Creativity happens concurrently on Saturday from noon until 10 p.m. at the Knitting Factory during Art in the Bar IV. This fourth iteration will see nearly 45 artists working in paint, photography, glasswork, jewelry and Legos. The event was created by local Dead Bird Gallery owners Ellen DeAngelis and her husband Wayne Crans as a way to promote Boise artists who aren't represented by galleries. DeAngelis said the previous Art in the Bar events have been very successful and that they have "some exceptional talent involved in this show."
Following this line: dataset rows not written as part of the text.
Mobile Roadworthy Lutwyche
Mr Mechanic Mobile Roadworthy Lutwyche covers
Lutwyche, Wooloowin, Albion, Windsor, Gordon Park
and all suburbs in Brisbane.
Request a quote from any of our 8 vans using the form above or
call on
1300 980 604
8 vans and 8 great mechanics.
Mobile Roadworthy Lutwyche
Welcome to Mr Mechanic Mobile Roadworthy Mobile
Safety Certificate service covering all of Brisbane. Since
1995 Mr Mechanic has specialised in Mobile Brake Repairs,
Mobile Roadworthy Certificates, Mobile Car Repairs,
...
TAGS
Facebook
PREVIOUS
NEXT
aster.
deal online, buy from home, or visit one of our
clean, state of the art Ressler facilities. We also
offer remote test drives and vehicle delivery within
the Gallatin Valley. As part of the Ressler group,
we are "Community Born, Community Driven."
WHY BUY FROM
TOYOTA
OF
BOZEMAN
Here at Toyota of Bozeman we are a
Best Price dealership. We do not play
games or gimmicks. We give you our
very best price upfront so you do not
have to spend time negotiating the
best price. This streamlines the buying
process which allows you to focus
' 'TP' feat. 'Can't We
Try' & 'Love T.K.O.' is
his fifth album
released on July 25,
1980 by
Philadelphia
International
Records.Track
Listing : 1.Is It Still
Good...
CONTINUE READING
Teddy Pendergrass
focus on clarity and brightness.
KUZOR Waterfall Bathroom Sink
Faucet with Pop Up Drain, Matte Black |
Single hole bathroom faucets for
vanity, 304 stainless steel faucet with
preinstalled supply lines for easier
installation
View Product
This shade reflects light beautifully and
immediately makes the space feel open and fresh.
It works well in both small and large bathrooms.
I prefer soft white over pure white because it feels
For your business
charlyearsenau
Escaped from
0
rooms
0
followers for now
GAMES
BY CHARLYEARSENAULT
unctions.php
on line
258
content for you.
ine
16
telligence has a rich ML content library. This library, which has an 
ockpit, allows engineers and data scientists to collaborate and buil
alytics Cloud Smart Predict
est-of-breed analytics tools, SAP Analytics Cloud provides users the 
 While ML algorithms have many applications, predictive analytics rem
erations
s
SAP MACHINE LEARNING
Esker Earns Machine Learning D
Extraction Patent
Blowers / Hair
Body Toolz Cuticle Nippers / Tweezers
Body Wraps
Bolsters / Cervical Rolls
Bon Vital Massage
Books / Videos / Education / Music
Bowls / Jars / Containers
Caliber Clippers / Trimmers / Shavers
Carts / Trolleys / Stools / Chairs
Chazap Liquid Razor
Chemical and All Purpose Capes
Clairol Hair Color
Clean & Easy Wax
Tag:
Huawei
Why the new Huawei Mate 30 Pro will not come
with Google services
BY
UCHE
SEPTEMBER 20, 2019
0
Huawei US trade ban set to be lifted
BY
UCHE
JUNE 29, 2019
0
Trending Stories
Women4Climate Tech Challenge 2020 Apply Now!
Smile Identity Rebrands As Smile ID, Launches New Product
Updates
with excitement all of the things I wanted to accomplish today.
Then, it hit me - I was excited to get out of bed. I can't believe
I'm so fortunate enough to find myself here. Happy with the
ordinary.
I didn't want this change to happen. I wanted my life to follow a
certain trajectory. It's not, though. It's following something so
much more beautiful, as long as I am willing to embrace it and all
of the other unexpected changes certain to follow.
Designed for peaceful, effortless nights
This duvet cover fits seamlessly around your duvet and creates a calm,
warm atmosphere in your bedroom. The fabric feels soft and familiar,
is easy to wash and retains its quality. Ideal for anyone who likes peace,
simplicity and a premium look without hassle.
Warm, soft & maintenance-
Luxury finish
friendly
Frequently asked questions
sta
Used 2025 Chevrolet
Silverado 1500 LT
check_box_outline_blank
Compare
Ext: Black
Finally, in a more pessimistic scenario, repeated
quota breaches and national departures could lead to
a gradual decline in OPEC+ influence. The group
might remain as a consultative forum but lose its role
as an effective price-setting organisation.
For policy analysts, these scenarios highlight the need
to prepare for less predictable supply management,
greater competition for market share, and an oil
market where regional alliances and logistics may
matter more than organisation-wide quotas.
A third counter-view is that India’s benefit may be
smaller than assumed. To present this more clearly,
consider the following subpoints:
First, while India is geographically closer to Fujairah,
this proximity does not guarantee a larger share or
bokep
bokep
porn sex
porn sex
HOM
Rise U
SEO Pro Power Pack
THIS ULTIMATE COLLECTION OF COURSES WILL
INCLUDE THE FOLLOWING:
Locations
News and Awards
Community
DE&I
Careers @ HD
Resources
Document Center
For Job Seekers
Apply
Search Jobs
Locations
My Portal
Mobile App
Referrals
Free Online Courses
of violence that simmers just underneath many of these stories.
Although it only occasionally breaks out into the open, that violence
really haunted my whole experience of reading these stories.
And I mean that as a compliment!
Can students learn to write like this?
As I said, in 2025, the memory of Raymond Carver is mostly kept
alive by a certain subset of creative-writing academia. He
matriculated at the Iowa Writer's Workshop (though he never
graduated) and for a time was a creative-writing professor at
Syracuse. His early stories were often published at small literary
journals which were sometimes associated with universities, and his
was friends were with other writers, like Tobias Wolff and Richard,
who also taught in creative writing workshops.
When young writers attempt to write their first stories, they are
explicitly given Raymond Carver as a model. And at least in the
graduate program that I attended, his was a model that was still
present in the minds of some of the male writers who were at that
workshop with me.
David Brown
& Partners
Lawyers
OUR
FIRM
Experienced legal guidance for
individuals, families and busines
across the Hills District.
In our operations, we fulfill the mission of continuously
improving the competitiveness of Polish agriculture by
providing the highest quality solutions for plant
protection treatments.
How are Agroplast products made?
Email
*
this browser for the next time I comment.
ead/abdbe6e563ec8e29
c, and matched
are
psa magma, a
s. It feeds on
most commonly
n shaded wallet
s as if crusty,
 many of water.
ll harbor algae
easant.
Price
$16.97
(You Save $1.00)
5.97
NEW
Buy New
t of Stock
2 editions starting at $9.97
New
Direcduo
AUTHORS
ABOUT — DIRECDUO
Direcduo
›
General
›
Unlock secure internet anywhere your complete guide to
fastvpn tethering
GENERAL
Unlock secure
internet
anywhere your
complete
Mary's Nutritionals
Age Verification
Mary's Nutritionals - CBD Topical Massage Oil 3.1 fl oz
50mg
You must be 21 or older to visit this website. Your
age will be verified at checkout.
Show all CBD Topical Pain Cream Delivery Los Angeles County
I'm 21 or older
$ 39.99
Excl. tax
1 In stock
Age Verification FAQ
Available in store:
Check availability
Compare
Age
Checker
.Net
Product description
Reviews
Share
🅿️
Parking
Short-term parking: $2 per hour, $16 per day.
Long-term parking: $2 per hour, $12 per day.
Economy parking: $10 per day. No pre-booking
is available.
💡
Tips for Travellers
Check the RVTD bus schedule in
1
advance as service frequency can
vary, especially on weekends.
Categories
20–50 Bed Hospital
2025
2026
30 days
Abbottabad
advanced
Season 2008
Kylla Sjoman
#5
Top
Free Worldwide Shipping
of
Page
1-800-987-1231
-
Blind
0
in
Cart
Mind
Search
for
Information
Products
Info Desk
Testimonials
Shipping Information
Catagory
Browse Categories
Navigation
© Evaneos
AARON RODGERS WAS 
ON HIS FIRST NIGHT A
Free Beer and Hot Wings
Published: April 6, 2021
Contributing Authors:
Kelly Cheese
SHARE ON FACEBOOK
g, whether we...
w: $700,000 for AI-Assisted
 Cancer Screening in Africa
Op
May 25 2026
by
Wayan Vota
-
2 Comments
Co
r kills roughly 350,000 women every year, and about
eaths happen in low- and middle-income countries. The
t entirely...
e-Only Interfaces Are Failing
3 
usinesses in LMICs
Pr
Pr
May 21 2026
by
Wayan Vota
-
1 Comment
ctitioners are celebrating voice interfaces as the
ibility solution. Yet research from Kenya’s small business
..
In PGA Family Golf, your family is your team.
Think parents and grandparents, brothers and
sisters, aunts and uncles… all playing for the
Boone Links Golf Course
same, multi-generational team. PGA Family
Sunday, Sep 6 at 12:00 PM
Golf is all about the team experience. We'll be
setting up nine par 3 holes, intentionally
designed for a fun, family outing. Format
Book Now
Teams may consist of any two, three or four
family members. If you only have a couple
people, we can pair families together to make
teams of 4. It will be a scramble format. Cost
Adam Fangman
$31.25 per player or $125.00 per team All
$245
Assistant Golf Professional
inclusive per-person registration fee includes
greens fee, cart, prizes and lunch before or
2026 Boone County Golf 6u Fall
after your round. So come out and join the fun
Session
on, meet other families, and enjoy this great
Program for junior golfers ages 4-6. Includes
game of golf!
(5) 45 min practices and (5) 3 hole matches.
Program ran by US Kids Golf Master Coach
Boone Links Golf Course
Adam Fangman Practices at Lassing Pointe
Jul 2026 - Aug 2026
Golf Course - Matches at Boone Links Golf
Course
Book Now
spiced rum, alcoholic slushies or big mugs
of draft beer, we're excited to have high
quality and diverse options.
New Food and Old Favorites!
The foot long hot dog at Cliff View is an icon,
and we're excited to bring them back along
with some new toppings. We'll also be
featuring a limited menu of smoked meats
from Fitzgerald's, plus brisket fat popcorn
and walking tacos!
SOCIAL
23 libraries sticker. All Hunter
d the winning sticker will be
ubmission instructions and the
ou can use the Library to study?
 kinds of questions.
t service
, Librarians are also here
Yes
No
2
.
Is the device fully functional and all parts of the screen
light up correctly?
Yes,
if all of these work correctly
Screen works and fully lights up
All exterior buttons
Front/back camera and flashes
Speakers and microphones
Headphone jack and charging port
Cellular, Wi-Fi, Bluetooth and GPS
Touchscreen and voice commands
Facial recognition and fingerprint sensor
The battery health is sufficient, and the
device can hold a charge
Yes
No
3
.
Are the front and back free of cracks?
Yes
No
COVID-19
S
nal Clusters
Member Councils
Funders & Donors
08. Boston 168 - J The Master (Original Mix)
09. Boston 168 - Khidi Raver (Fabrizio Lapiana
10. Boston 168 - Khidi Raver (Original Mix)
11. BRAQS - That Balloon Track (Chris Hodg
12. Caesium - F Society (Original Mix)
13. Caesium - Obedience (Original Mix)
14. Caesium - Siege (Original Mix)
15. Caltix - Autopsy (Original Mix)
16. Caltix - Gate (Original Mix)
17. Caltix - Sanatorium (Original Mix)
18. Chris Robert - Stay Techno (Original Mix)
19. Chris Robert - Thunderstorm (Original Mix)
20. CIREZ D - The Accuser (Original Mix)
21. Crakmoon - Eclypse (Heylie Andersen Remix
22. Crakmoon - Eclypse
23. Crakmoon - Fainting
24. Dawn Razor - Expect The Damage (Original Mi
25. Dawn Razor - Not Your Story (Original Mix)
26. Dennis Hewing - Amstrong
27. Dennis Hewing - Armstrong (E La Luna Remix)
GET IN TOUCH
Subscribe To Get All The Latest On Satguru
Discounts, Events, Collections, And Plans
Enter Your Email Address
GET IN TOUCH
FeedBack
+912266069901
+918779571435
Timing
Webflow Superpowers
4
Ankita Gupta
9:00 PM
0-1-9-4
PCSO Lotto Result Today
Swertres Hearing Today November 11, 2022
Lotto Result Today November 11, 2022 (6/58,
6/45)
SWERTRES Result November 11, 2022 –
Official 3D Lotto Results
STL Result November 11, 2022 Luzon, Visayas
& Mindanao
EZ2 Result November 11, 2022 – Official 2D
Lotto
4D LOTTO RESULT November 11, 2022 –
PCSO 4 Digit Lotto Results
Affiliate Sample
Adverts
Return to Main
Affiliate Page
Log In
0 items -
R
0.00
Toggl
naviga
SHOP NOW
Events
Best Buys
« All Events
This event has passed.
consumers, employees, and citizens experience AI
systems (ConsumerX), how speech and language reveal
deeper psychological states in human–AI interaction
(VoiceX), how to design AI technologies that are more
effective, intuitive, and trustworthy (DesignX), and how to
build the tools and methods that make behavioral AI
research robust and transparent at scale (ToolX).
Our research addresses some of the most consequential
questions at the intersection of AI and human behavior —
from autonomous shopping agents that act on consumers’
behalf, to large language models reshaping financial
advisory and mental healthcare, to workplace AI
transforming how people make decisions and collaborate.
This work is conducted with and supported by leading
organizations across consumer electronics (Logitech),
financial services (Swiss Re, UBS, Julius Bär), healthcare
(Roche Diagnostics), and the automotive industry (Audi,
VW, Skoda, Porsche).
Art in the Bar IV is free and all-ages.

Get inspired on Monday, Oct. 10, when The Cabin's Readings and Conversations series celebrates 10 years by hosting author Jonathan Franzen at The Egyptian Theatre. Franzen is the author of several novels, including 2001's Corrections, which won the National Book Award. His most recent novel, Freedom, was ranked No. 1 on The New York Times bestseller list.

According to Time's Lev Grossman, Franzen is "a devotee of the wide shot, the all-embracing, way-we-live-now novel. In that sense he's a throwback, practically a Victorian. His characters aren't jewel thieves or geniuses. They don't have magical powers, they don't solve mysteries, and they don't live in the future. They don't bite one another or not more than is strictly plausible."

The reading starts at 7:30 p.m. and tickets are $12-$55. For $25, you can rub elbows with Franzen from 6-7 p.m. at Beside Bardenay. For more info, visit thecabinidaho.org.